Workstream 5 – Considerations in the event of political instability

Given the potentially fraught geopolitical environment surrounding Taiwan, we discussed with Mr. Chen and the family that additional planning should be considered. Although not an exact parallel, the lessons learned from the Russian invasion of Ukraine serve as a starting point. The issues to consider with the family were as follows:

• The possibility of sanctions on the Chinese economy and Chinese companies. As part of the family’s business was in China and there were assets/income streams that were related to China, future sanctions could result in restrictions on trading, financial services and capital conversion. The family should consider the impact on its businesses if some of its financial accounts are temporarily frozen or blocked. Also relevant is the planning required when banks are sanctioned and the importance of “deposit rule” and where cash is kept.

• We reminded Mr. Chen that in the event of sanctions, the jurisdiction of the trust (as used in the family’s overall planning in Workstream 4) would be critically important. As we have seen in the recent experience, there are only some offshore jurisdictions (where a trust is typically based) that did not apply sanctions.

• A review of the travel documents for Mr. Chen and the key family members, and an investigation of the possibility of obtaining additional passports and places of residency. While this is always an important consideration for long-term mobility planning, one lesson we have learned from the Ukraine example is that it was mandatory to have a residency in the US or Europe to avoid sanctions. We also discussed the potential issues when the concept of “in-scope Russians” may apply to “in-scope Chinese.”

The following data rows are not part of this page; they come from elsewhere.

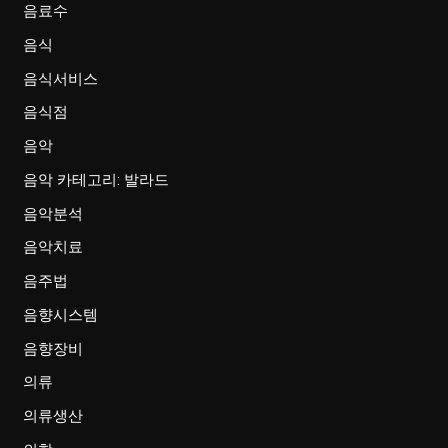
음료수
음식
음식서비스
음식점
음악
음악 카테고리: 발라드
음악분석
음악치료
음주법
음향시스템
음향장비
의류
의류생산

The above hypothetical case illustrates the challenge of estate planning in an age of uncertain political environment. We remember in the last century, when Hong Kong was reverting back to China, many estate planners at that time were devising structures with additional safeguards (such as an automatic redomiciliary provision in a trust that may be triggered by a force majeure event). However, since that time, this part of Asia has witnessed a few decades of relative peace and prosperity, and with it the creation of additional wealth and complacency. Today, instability is not limited to Europe and there are potential flashpoints in North Asia and Southeast Asia. Is now the time to be more vigilant than before?